Change in v0.5.1
- Add
normalize to textmodel_doc2vec() and
pass it to as.matrix().
- Add
weights to textmodel_doc2vec() to
adjust the salience of words in the document vectors.
- Add
include_data to textmodel_word2vec()
to save the original tokens object.
Changes in v0.5.0
- Add the
model argument to
textmodel_word2vec() to update existing models.
- The
normalize argument is moved from
textmodel_word2vec() to as.matrix().
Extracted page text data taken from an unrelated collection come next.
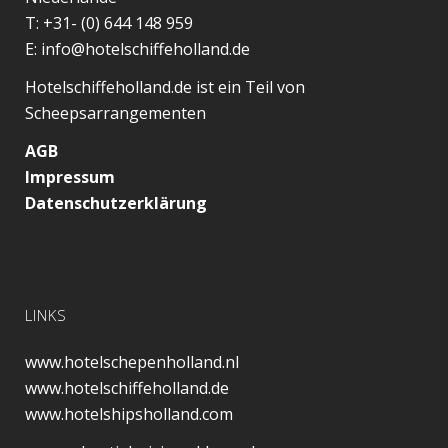
T:
+31- (0) 644 148 959
E:
info@hotelschiffeholland.de
Hotelschiffeholland.de ist ein Teil von
Scheepsarrangementen
AGB
Impressum
Datenschutzerklärung
LINKS
www.hotelschepenholland.nl
www.hotelschiffeholland.de
www.hotelshipsholland.com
The
original argument is deprecated and set to FALSE by
default.
- Remove
weights().
- Improve the structure of C++ code.
Changes in v0.4.0
- Add the
tolower argument and set to TRUE
to lower-case tokens.
- Allow
x to be quanteda’s tokens_xptr object to enhance
efficiency.
Changes in v0.3.0
- Save docvars in the
textmodel_doc2vec objects.
- Set zero for empty documents in the
textmodel_doc2vec
objects.
- Add
probability() to compute probability of words.
Changes in v0.2.0
- Rename
word2vec(), doc2vec() and
lsa() to textmodel_word2vec(),
textmodel_doc2vec() and textmodel_lsa()
respectively.
- Simplify the C++ code to make maintenance easier.
- Add
normalize to word2vec to disable or
enable word vector normalization.
- Add
weights() to extract back-propagation weights.
- Make
analogy() to convert a formula to named character
vector.
- Improve the stability of
word2vec() when
verbose = TRUE.
Changes in v0.1.0
- Fork https://github.com/bnosac/word2vec and change the package name
to wordvector.
- Replace a list of character with quanteda’s tokens
object as an input object.
- Recreate
word2vec() with new argument names and object
structures.
- Create
lda() to train word vectors using Latent
Semantic Analysis.
- Add
similarity() and analogy() functions
using proxyC.
- Add
data_corpus_news2014 that contain 20,000 news
summaries as package data.